Here, $lastmodule is a reference-to-array. Every time we add an entry to @MODULES (and these entries are references-to-array), we remember the last one we added. If we see a line that begins with whitespace, we can just say “oh, I need to add this information to the last module I saw”. This is a lot simpler than trying to implement lookahead.

Dependencies and Partially-Ordered Sets

The last thing I’ll note is that as currently implemented, @MODULES lists the modules in the order they must be built, but doesn’t say why that order is necessary.

The order comes from the fact that certain modules depend on other modules. They form a partially-ordered set: there are many correct orders in which to build the modules, but they all share the characteristic that DBD is built before DBD::Oracle, that Mail is built before MIME::Tools, and so forth.

Since we talked about adding arbitrary qualifiers, above, it would be nice to add a “requires” qualifier. This would allow us to keep the list of modules in any order we liked, and also to have the machine figure out a right order so we humans don’t have to waste time doing so. It would also make these dependencies explicit.

(Aside: Yes, the Clever Thing would be to read the Makefile.PL for a module and see which dependencies it lists. But in the real world, module authors make mistakes and sometimes forget to list a dependency.)

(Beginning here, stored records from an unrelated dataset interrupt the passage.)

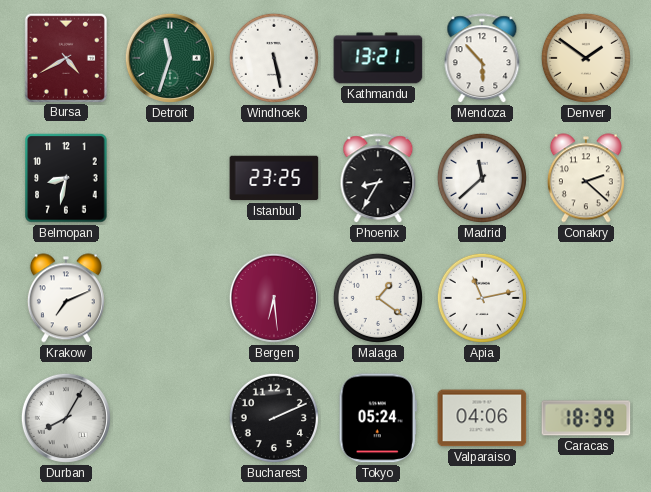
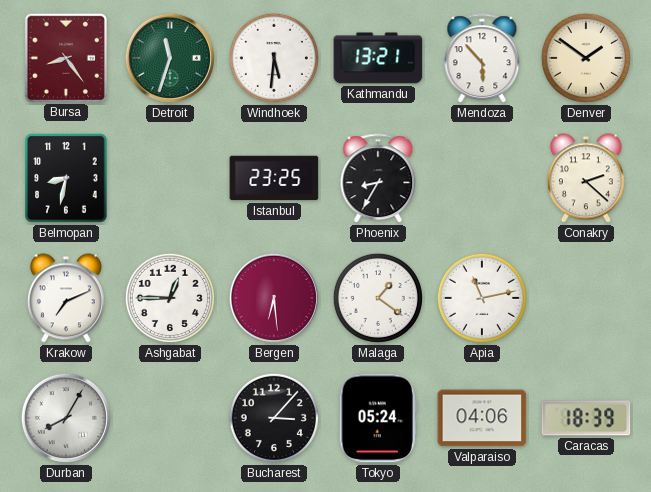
Bursa: 4:40 -> 8:24
Windhoek: 5:28 -> 5:31
Madrid: 11:38 -> none
Ashgabat: none -> 12:45
Bucharest: 2:11 -> 3:07
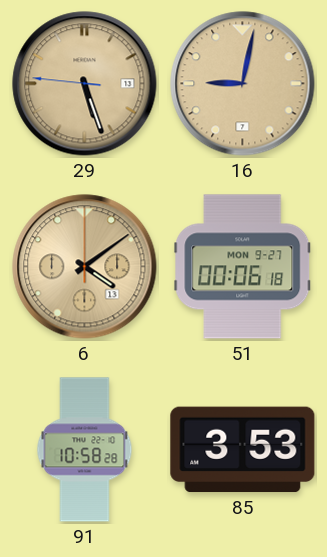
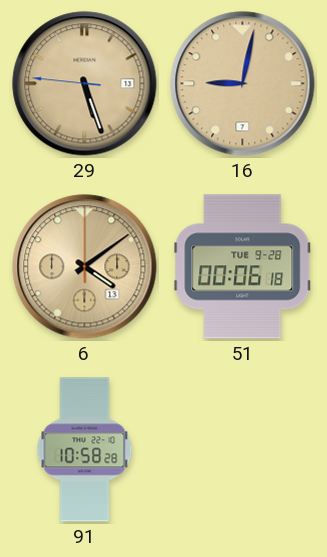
51 date: MON 9-27 -> TUE 9-28
85: 3:53 -> none
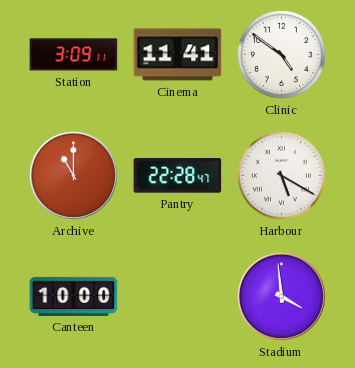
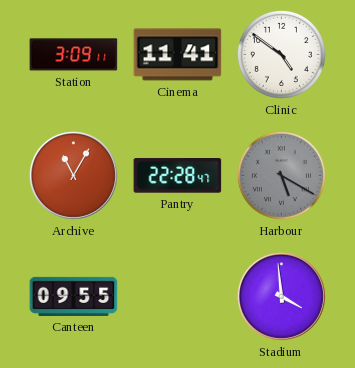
Archive: 11:00 -> 11:05
Harbour dial: white -> grey
Canteen: 10:00 -> 09:55
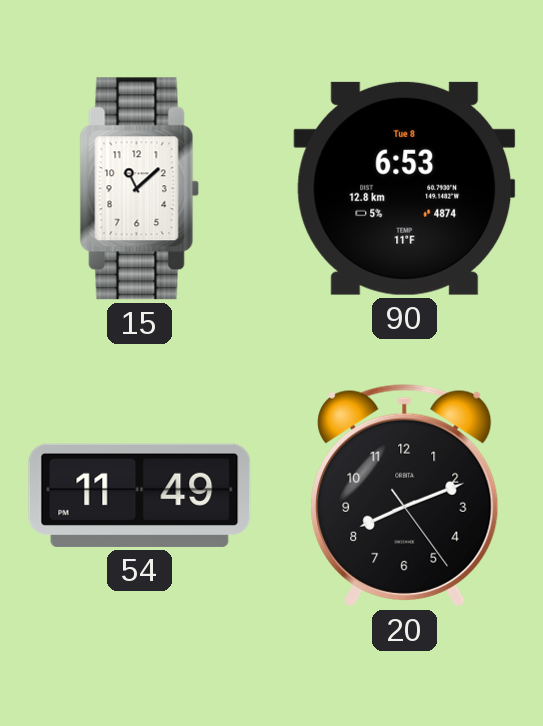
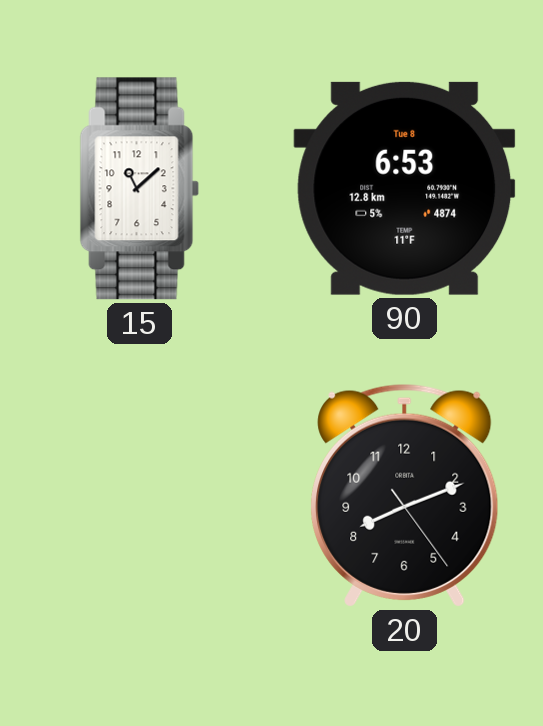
54: 11:49 -> none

Under this scheme, instead of keeping @MODULES as a list of modules to build, we can keep %MODULES, an unordered set. Instead of storing a two-element anonymous array with the module name and its qualifiers, we can just have the module name be the key of %MODULES, and the anonymous hash of qualifiers be the value.

To implement the partial ordering, we just need to remember which modules have been built so far. We can do this either by keeping a separate %built hash keyed by module name, or by adding a qualifier to the values in %MODULES: just $MODULES{"Foo"}->{"built"} = 1; after building module Foo.

Now the main loop of the program becomes clear: after constructing %MODULES, go through it and look for a module that a) has not been built yet, and b) has no unbuilt dependencies. Build it and mark it as built. Repeat until there are no more modules to build.